Um site brasileiro descobriu Diabo na Cruz e foi amor à primeira vista. Graças a Saias, o site Drop Music foi ouvir toda a discografia da banda e publicou este artigo:
«Ultimamente são pouquíssimas bandas que chamam minha atenção e que me façam passar o dia ouvindo suas músicas incansavelmente. Posso contar nos dedos de uma mão quem me fez “perder” tempo pesquisando sua história, vendo seus vídeos e divulgando nas redes sociais, e nunca espera que uma banda portuguesa estivesse entre essas poucas escolhidas. 
«E a Diabo na Cruz me fisgou de jeito desde que vi o belíssimo vídeo de Saias – o qual não canso de rever no Youtube. A banda nasceu em 2008 e já lançou três álbuns e três EPs - o último, com uma nova versão de Saias, acabou de ser lançado – em que misturam rock com a tradicional música portuguesa, principalmente o vira, o fado, mas também no que ficou conhecido como nacional-cançonetismo, com seu resgate de costumes portugueses, mas que também encontra eco no Brasil, principalmente no Nordeste brasileiro, muito influenciado pelo colonialismo português – ouça Combate com Batida –, o que faz com que o trabalho do sexteto tenha, mesmo que indiretamente, uma pequena ligação com o Brasil. 

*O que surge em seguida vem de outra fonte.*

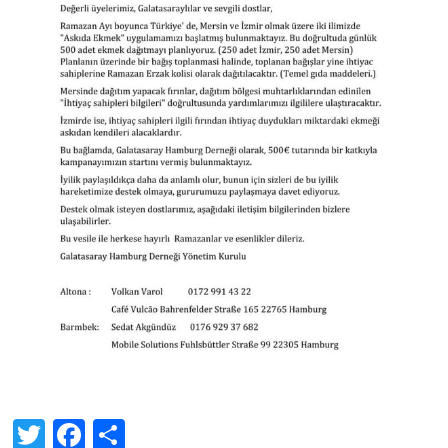
Twitter
Facebook
Share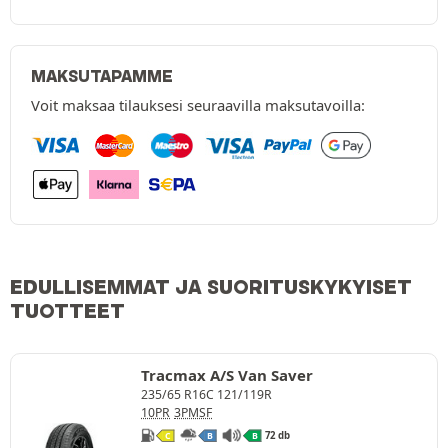
MAKSUTAPAMME
Voit maksaa tilauksesi seuraavilla maksutavoilla:
EDULLISEMMAT JA SUORITUSKYKYISET
TUOTTEET
Tracmax A/S Van Saver
235/65 R16C 121/119R
10PR
3PMSF
72 db
C
B
B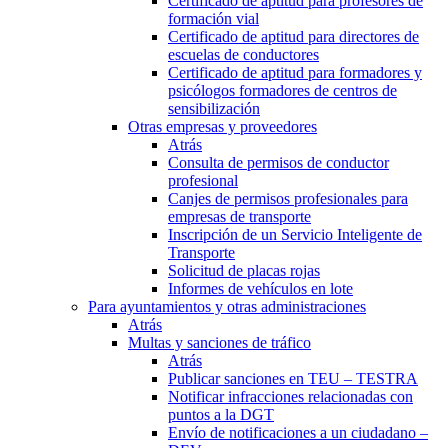
Certificado de aptitud para profesores de
formación vial
Certificado de aptitud para directores de
escuelas de conductores
Certificado de aptitud para formadores y
psicólogos formadores de centros de
sensibilización
Otras empresas y proveedores
Atrás
Consulta de permisos de conductor
profesional
Canjes de permisos profesionales para
empresas de transporte
Inscripción de un Servicio Inteligente de
Transporte
Solicitud de placas rojas
Informes de vehículos en lote
Para ayuntamientos y otras administraciones
Atrás
Multas y sanciones de tráfico
Atrás
Publicar sanciones en TEU – TESTRA
Notificar infracciones relacionadas con
puntos a la DGT
Envío de notificaciones a un ciudadano –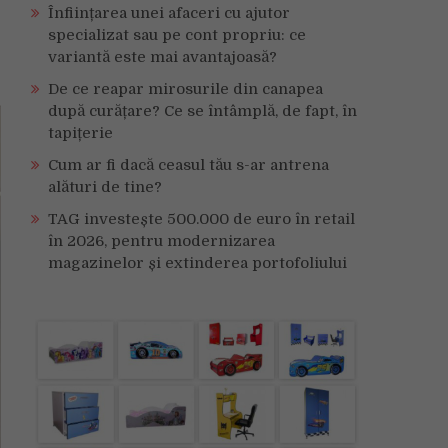
Înființarea unei afaceri cu ajutor
specializat sau pe cont propriu: ce
variantă este mai avantajoasă?
De ce reapar mirosurile din canapea
după curățare? Ce se întâmplă, de fapt, în
tapițerie
Cum ar fi dacă ceasul tău s-ar antrena
alături de tine?
TAG investește 500.000 de euro în retail
în 2026, pentru modernizarea
magazinelor și extinderea portofoliului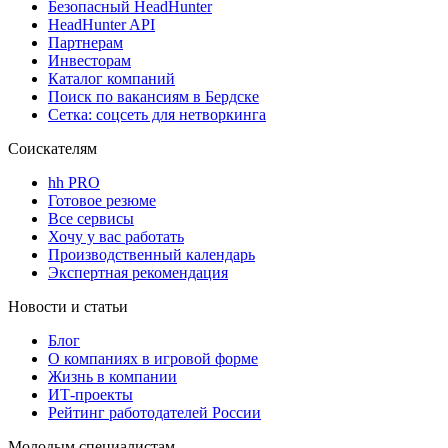
Безопасный HeadHunter
HeadHunter API
Партнерам
Инвесторам
Каталог компаний
Поиск по вакансиям в Бердске
Сетка: соцсеть для нетворкинга
Соискателям
hh PRO
Готовое резюме
Все сервисы
Хочу у вас работать
Производственный календарь
Экспертная рекомендация
Новости и статьи
Блог
О компаниях в игровой форме
Жизнь в компании
ИТ-проекты
Рейтинг работодателей России
Молодым специалистам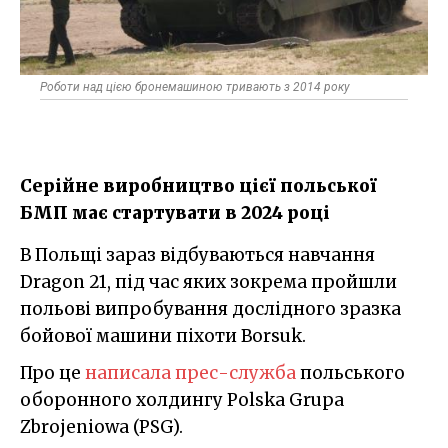
Роботи над цією бронемашиною тривають з 2014 року
Серійне виробництво цієї польської
БМП має стартувати в 2024 році
В Польщі зараз відбуваються навчання
Dragon 21, під час яких зокрема пройшли
польові випробування дослідного зразка
бойової машини піхоти Borsuk.
Про це
написала прес-служба
польського
оборонного холдингу Polska Grupa
Zbrojeniowa (PSG).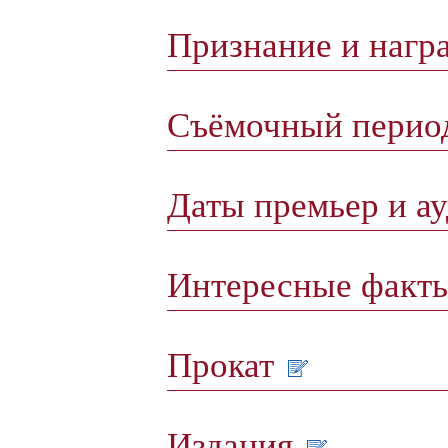
Признание и нагр
Съёмочный пери
Даты премьер и а
Интересные факт
Прокат
Издания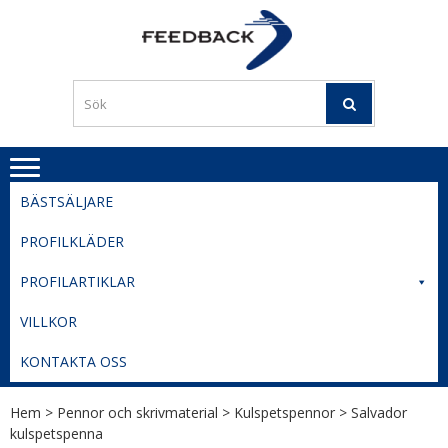
Skip
Skip
to
to
PROFILERI
Profilering med din logga
navigation
content
TIL
SVERIGE
BESTE
PRISER
BÄSTSÄLJARE
PROFILKLÄDER
PROFILARTIKLAR
VILLKOR
KONTAKTA OSS
Hem
>
Pennor och skrivmaterial
>
Kulspetspennor
> Salvador
kulspetspenna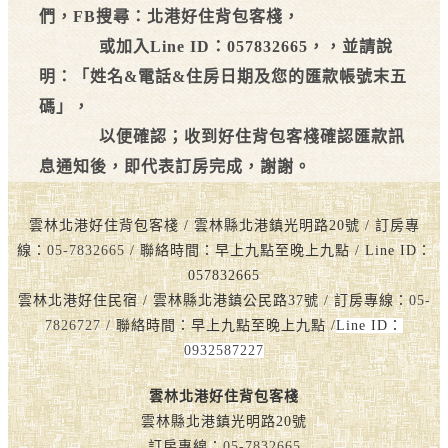
們，
FB搜尋：北港好住背包客棧，
或加入
Line ID：057832665，，並請說
明：「姓名&電話&住房日期及您的匯款帳號末五
碼」，
以便確認；收到好住背包客棧確認匯款訊
息通知後，即代表訂房完成，謝謝。
雲林北港好住背包客棧 / 雲林縣北港鎮光明路20號 / 訂房專
線：
05-7832665
/ 聯絡時間：早上九點至晚上九點 / Line ID：
057832665
雲林北港好住民宿 / 雲林縣北港鎮公民路37號 / 訂房專線：
05-
7826727
/ 聯絡時間：早上九點至晚上九點 /
Line ID：
0932587227
雲林北港好住背包客棧
雲林縣北港鎮光明路20號
訂房專線：
05-7832665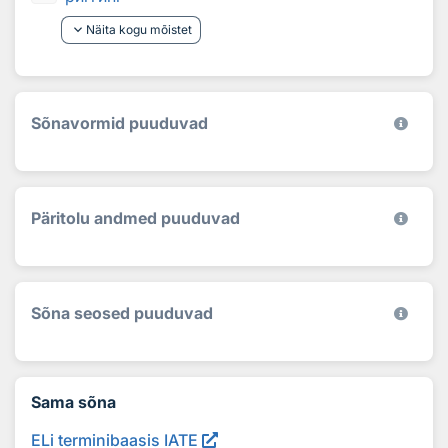
keyboard_arrow_down
Näita kogu mõistet
Sõnavormid puuduvad
Päritolu andmed puuduvad
Sõna seosed puuduvad
Sama sõna
ELi terminibaasis IATE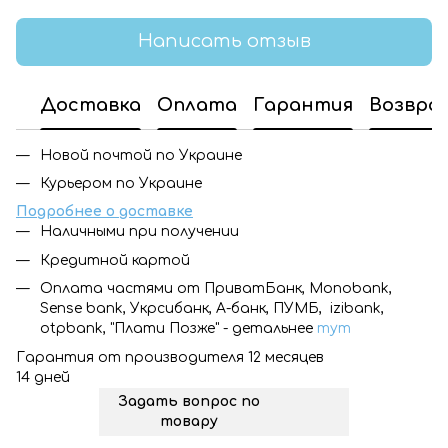
Написать отзыв
Доставка
Оплата
Гарантия
Возвра
Новой почтой по Украине
Курьером по Украине
Подробнее о доставке
Наличными при получении
Кредитной картой
Оплата частями от ПриватБанк, Monobank,
Sense bank, Укрсибанк, А-банк, ПУМБ, izibank,
otpbank, "Плати Позже" - детальнее
тут
Гарантия от производителя 12 месяцев
14 дней
Задать вопрос по
товару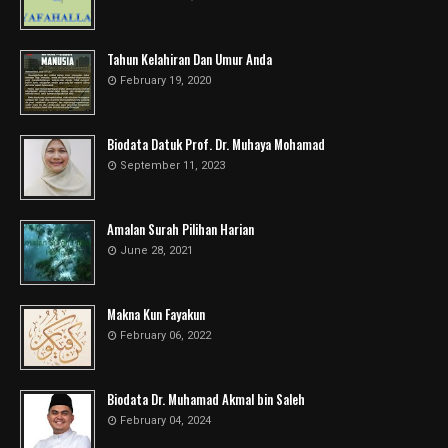
Tahun Kelahiran Dan Umur Anda
February 19, 2020
Biodata Datuk Prof. Dr. Muhaya Mohamad
September 11, 2023
Amalan Surah Pilihan Harian
June 28, 2021
Makna Kun Fayakun
February 06, 2022
Biodata Dr. Muhamad Akmal bin Saleh
February 04, 2024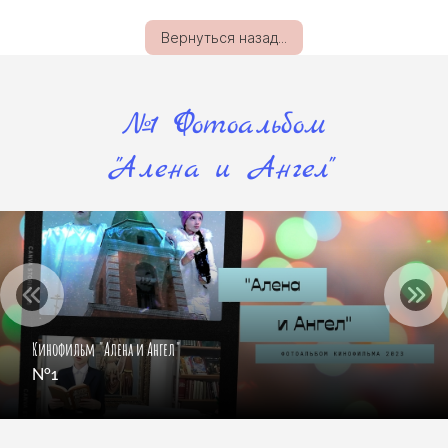
Вернуться назад...
№1 Фотоальбом
"Алена и Ангел"
Кинофильм "Алена и Ангел"
№1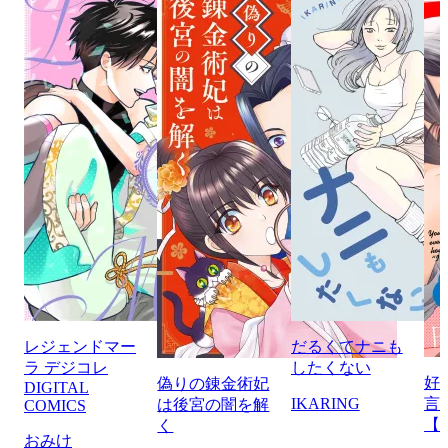
レジェンドマー
だるくてナニも
ラ デジコレ
したくない
好
偽りの錬金術妃
DIGITAL
IKARING
言
は後宮の闇を解
COMICS
【
く
おみけ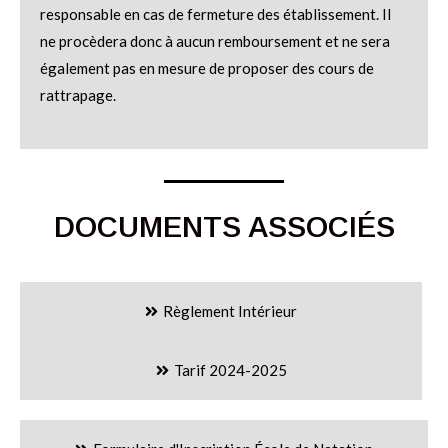
responsable en cas de fermeture des établissement. Il
ne procèdera donc à aucun remboursement et ne sera
également pas en mesure de proposer des cours de
rattrapage.
DOCUMENTS ASSOCIÉS
Règlement Intérieur
Tarif 2024-2025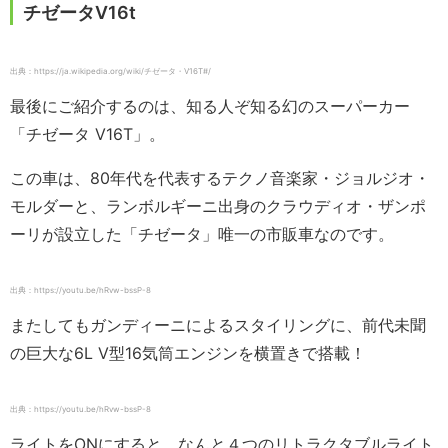
チゼータV16t
出典：https://ja.wikipedia.org/wiki/チゼータ・V16T#/
最後にご紹介するのは、知る人ぞ知る幻のスーパーカー
「チゼータ V16T」。
この車は、80年代を代表するテクノ音楽家・ジョルジオ・
モルダーと、ランボルギーニ出身のクラウディオ・ザンポ
ーリが設立した「チゼータ」唯一の市販車なのです。
出典：https://youtu.be/hRvw-bssP-8
またしてもガンディーニによるスタイリングに、前代未聞
の巨大な6L V型16気筒エンジンを横置きで搭載！
出典：https://youtu.be/hRvw-bssP-8
ライトをONにすると、なんと４つのリトラクタブルライト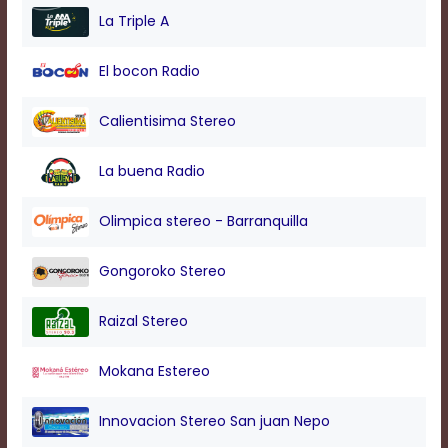
modal
La Triple A
window.
Captions
Settings
El bocon Radio
Dialog
Beginning
Calientisima Stereo
of
dialog
window.
La buena Radio
Escape
will
Olimpica stereo - Barranquilla
cancel
and
close
Gongoroko Stereo
the
window.
Raizal Stereo
Text
Color
Mokana Estereo
Innovacion Stereo San juan Nepo
Transparency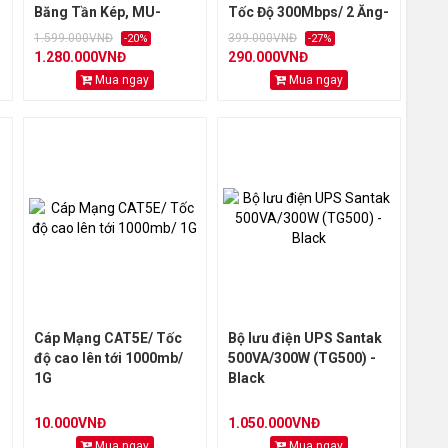
Băng Tần Kép, MU-
Tốc Độ 300Mbps/ 2 Ăng-
MIMO AiMesh,
ten Ngoài
1.599.000VNĐ
399.000VNĐ
-20%
-27%
AiProtection
1.280.000VNĐ
290.000VNĐ
Mua ngay
Mua ngay
Cáp Mạng CAT5E/ Tốc
Bộ lưu điện UPS Santak
độ cao lên tới 1000mb/
500VA/300W (TG500) -
1G
Black
10.000VNĐ
1.050.000VNĐ
Mua ngay
Mua ngay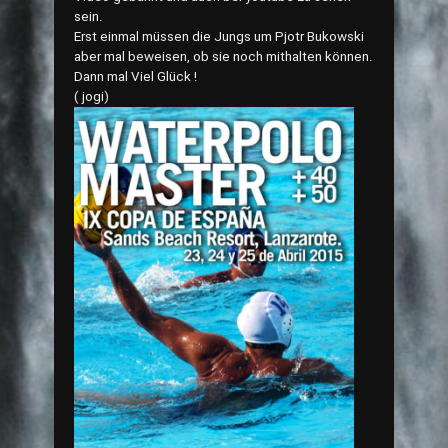
sein.
Erst einmal müssen die Jungs um Pjotr Bukowski
aber mal beweisen, ob sie noch mithalten können.
Dann mal Viel Glück !
( jogi)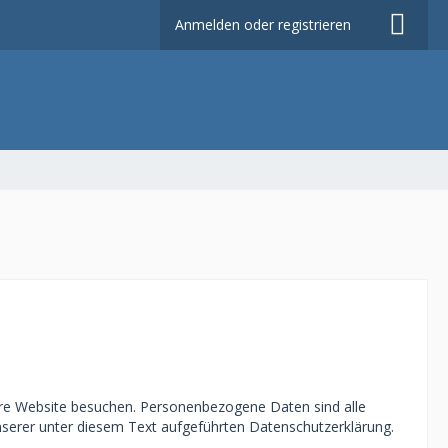
Anmelden oder registrieren
ere Website besuchen. Personenbezogene Daten sind alle
nserer unter diesem Text aufgeführten Datenschutzerklärung.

«Apesar de ser uma banda pop, o Diabo na Cruz se arriscou em sonoridades levemente diferentes em seus três álbuns. Se lá no começo, em Virou! o flerte com o folclore português era um pouco mais forte – vide O Regresso da Lebre e Tão Lindo –, o grupo arriscou um som mais denso em Roque Popular, e voltou com força com um pop irônico e divertido em Diabo na Cruz, mas sem esquecer suas raízes, que são exatamente a “graça” do trabalho autoral da grupo. 
«O trabalho feito pelo Diabo na Cruz, lembra, em alguns momentos, a busca por novas sonoridades que bandas brasileiras trilharam nos anos 1990 e começo dos anos 2000. Um olhar para o regionalismo com o intuito de moderniza-lo e apresenta-lo para uma nova geração que pouco, ou nada, tem de ligação com seu passado, considerado antiquado e sem graça. 
«Pena que as poucas rádios brasileiras dedicadas ao rock não vão se interessar pelo trabalho desses portugueses, seria uma ótima oportunidade de dar novas caras, até mesmo, para o nosso rock brasileiro, tão interessado em copiar fórmulas batidas.»